P.: Sex, drugs & rock&roll!!! (śmiech)

Janek: Metalowa Trasa Roku 2012, z udziałem Made Of Hale, Hedfirst oraz naszym, wystartowała 30 marca. Jesteśmy na półmetku - za nami: Krosno, Rzeszów, Puławy, Warszawa, Sandomierz, Skarżysko i Łowicz. Jak na razie zarówno liczebność, jak i odbiór publiki jest dla nas bardzo pozytywnym zaskoczeniem. Szczególnie, że sezon koncertowy jest w szczycie i konkurencja bardzo duża. Dzięki dla wszystkich, którzy przybyli! W najbliższy piątek ruszamy z kolejną porcją sztuk. Na tapetę idzie Częstochowa, Kraków i Katowice. Koncerty rozplanowaliśmy weekendowo, koncentrując się na poszczególnych rejonach Polski. Założenie trasy jest maksymalnie demokratyczne – kolejność występów rotujemy, by każdy miał szansę zarówno pogwiazdorzyć, jak i spokojnie napić się w barze po koncercie (śmiech).

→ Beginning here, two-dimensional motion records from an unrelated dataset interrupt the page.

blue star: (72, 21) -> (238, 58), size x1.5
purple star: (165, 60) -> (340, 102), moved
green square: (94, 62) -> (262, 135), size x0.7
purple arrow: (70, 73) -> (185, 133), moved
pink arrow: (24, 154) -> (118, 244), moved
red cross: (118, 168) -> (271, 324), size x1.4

M.: Jakie są Wasze plany na dalszą przyszłość?

P.: Wiesz, cykle są dość przewidywalne – jak najwięcej koncertów (śmiech). W tej chwili zaczynamy mysleć o jesieni i zimie 2012, chciałbym w tym okresie zrobić drugą turę koncertów, ale jeszcze nie wiem jak to dokładnie może wyglądać. Oprócz tego pracujemy nad nowym klipem, który powinien być gotowy mniej więcej w czerwcu. Ten zespół nie lubi nudy, więc liczę, że bedzie się działo!



M.: Opowiedzcie trochę o materiale zgromadzonym na najnowszym krążku?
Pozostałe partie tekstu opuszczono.